* Excerpted records:
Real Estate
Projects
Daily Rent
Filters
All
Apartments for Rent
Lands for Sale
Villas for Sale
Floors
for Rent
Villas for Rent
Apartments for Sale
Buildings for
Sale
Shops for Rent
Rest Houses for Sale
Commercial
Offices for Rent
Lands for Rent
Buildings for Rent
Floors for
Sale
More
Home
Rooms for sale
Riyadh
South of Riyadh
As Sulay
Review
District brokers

* Assignment: An exact copy of the material above is needed.

* Exercise response:
Real Estate
Projects
Daily Rent
Filters
All
Apartments for Rent
Lands for Sale
Villas for Sale
Floors
for Rent
Villas for Rent
Apartments for Sale
Buildings for
Sale
Shops for Rent
Rest Houses for Sale
Commercial
Offices for Rent
Lands for Rent
Buildings for Rent
Floors for
Sale
More
Home
Rooms for sale
Riyadh
South of Riyadh
As Sulay
Review
District brokers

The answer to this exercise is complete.